Mr Ferguson in his written submissions, but not in his grounds of appeal, challenged this finding. The Federal Magistrate specifically found that Mr Ferguson knowingly omitted to advise Dr and Mrs Roguszka that there would be occasions when the warehouse would run out of stock, in order not to deter them from entering into the contract. In those circumstances, it was open to the Federal Magistrate to find that Dr and Mrs Roguszka relied upon the representation (Gould v Vaggelas (1985) 157 CLR 215 at 236; MGICA v Kenny & Good Pty Ltd (1996) 140 ALR 313 at 358).
Likewise, in his written submissions, but not in his grounds of appeal, Mr Ferguson challenged the finding of the Federal Magistrate that the respondent suffered loss and damage by reason of Ferguson Consolidated’s misleading or deceptive conduct. The Federal Magistrate found that this representation comprised one of several representations which caused Dr and Mrs Roguszka to enter into and settle the contract for the purchase of the Midland business which, in turn, caused the respondent to suffer loss and damage. This was a finding which was open to the Federal Magistrate.

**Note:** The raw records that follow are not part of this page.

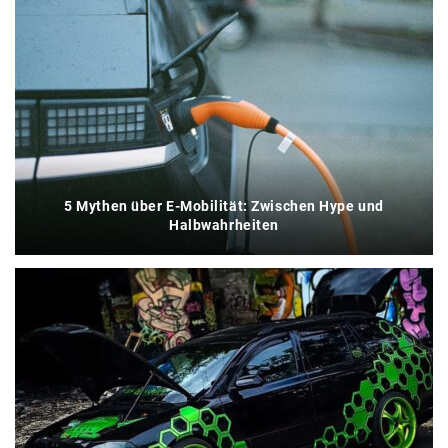
5 Mythen über E-Mobilität: Zwischen Hype und
Halbwahrheiten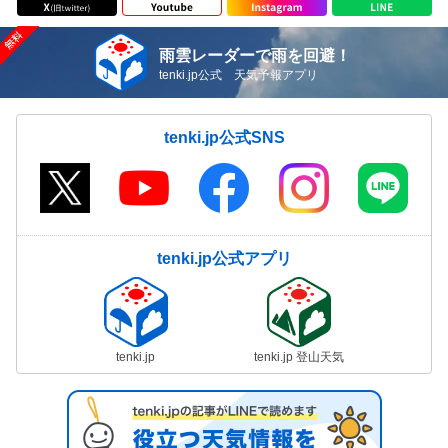
雨雲レーダーで雨を回避！
tenki.jp公式 天気予報アプリ
tenki.jp公式SNS
tenki.jp公式アプリ
tenki.jp
tenki.jp 登山天気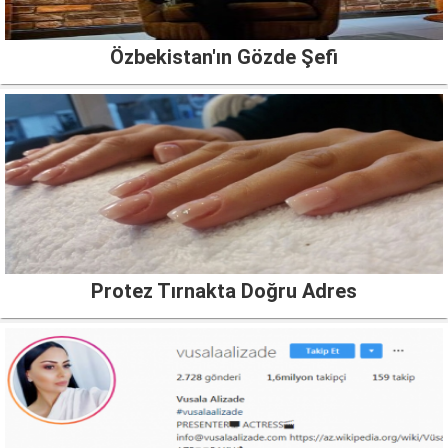
Özbekistan'ın Gözde Şefi
Protez Tırnakta Doğru Adres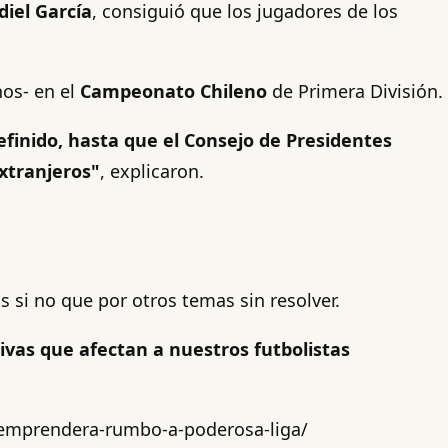
iel García
, consiguió que los jugadores de los
os- en el
Campeonato Chileno
de Primera División.
efinido, hasta que el Consejo de Presidentes
extranjeros"
, explicaron.
 si no que por otros temas sin resolver.
ivas que afectan a nuestros futbolistas
4-emprendera-rumbo-a-poderosa-liga/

It follows that the additional challenges referred to by Mr Ferguson in his written submissions, are, also, dismissed.
Expert evidence of Mr Anthony Douglas-Brown
Mr Ferguson next challenged the decision of the Federal Magistrate to admit the expert evidence of Mr Anthony Douglas-Brown. More specifically, in his submissions in support of this ground of appeal, Mr Ferguson complained that the Federal Magistrate erred in accepting the evidence of Mr Douglas-Brown on the question of the valuation of the goodwill of the Midland business.
The evidence in relation to the valuation of the Midland business was relevant to the question of damages. Mr Douglas-Brown said that in his opinion, the value of the goodwill of the Midland business at the time of purchase was $30,000. By contrast, Mr Robinson, who was the expert called by Ferguson Consolidated, stated that in his opinion the goodwill valuation was $155,000. The Federal Magistrate accepted the evidence of Mr Douglas‑Brown and made a finding that the respondent was induced to pay $90,000 more for the goodwill of the Midland business than it was worth. The Federal Magistrate awarded $90,000 for the capital loss as part of the damages awarded to the respondent.

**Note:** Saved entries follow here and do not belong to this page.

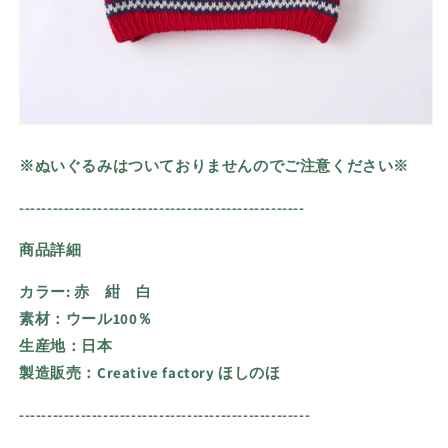
※ぬいぐるみはついておりませんのでご注意ください※
---------------------------------------------------
商品詳細
カラー:
赤 紺 白
素材：ウール100％
生産地：日本
製造販売：Creative factory ほしのほ
----------------------------------------------------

In support of this ground of appeal, Mr Ferguson contended that Mr Douglas-Brown was not qualified to give expert evidence on a business valuation. Mr Ferguson also contended in his written submissions, that the Federal Magistrate should have accepted the evidence of Mr Robinson.
The same objection in relation to the admissibility of Mr Douglas-Brown’s evidence was made at trial. There it was contended that Mr Douglas-Brown lacked the necessary expertise to give expert evidence in relation to the valuation of businesses that were not in financial difficulty because he was primarily an insolvency practitioner. The same submission was repeated by Mr Ferguson on appeal.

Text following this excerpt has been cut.